[Start of section]

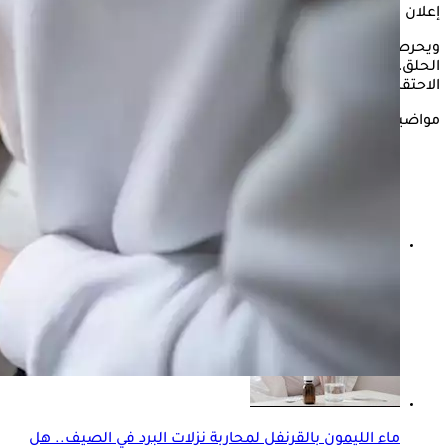
إعلان
ويحرص بعض الأشخاص على تناول
ماء الليمون
لتخفيف التهاب
الحلق، في المقابل يتجنبه آخرون، لاعتقادهم أنه يتسبب في زيادة
الاحتقان.
مواضيع ذات صلة
هل التعرق من علامات الشفاء من الإنفلونزا؟- إليك الحقيقة
ماء الليمون بالقرنفل لمحاربة نزلات البرد في الصيف.. هل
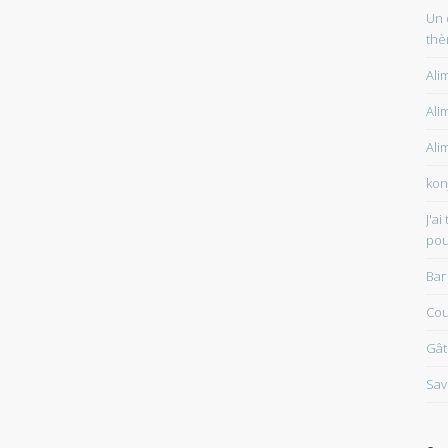
Un 
thè
Ali
Ali
Ali
kon
J'a
pou
Bar
Cou
Gât
Sav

[End of section]

-- PROBLEM --
Write out every line of the listing that holds the word "الليمون".

-- SOLUTION BELOW --
ماء الليمون
ماء الليمون بالقرنفل لمحاربة نزلات البرد في الصيف.. هل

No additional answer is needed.